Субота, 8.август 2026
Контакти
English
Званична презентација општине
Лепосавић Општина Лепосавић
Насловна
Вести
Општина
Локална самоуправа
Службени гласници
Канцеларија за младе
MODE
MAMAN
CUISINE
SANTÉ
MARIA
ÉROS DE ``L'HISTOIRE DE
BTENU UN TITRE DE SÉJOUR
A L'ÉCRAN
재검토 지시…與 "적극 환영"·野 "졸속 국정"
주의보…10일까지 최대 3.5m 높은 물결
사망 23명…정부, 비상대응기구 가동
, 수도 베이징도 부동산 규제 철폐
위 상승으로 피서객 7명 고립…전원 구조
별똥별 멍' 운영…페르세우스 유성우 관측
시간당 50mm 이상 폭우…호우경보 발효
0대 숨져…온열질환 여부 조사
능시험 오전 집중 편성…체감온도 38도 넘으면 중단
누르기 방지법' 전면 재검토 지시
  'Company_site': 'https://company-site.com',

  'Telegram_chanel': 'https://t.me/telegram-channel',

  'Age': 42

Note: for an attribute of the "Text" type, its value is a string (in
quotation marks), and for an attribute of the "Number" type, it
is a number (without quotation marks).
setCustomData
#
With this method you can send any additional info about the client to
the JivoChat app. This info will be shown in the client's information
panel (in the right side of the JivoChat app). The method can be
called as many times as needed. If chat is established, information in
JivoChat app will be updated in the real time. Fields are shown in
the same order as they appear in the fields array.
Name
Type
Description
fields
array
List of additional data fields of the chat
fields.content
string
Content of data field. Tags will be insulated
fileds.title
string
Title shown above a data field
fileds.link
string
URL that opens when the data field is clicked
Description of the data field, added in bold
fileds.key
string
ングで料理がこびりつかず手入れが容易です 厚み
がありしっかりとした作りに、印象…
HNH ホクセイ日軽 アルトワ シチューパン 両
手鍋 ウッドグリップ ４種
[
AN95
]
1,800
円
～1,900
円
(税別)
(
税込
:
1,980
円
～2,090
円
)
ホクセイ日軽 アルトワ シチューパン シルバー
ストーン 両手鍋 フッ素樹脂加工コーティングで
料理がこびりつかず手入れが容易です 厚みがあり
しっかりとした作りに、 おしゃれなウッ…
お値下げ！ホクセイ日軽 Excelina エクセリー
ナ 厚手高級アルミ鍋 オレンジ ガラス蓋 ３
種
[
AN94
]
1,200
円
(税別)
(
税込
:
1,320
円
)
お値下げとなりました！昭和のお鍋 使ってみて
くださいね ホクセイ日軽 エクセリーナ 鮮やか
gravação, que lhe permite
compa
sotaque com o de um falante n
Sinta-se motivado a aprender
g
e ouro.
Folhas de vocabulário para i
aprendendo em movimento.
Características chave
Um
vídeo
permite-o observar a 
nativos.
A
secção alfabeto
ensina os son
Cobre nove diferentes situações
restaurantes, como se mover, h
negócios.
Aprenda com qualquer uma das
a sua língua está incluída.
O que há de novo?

TO DO:
Search the material for the word "Општина" and copy each line where it occurs.

RESULT OF THE EXERCISE:
Лепосавић Општина Лепосавић
Општина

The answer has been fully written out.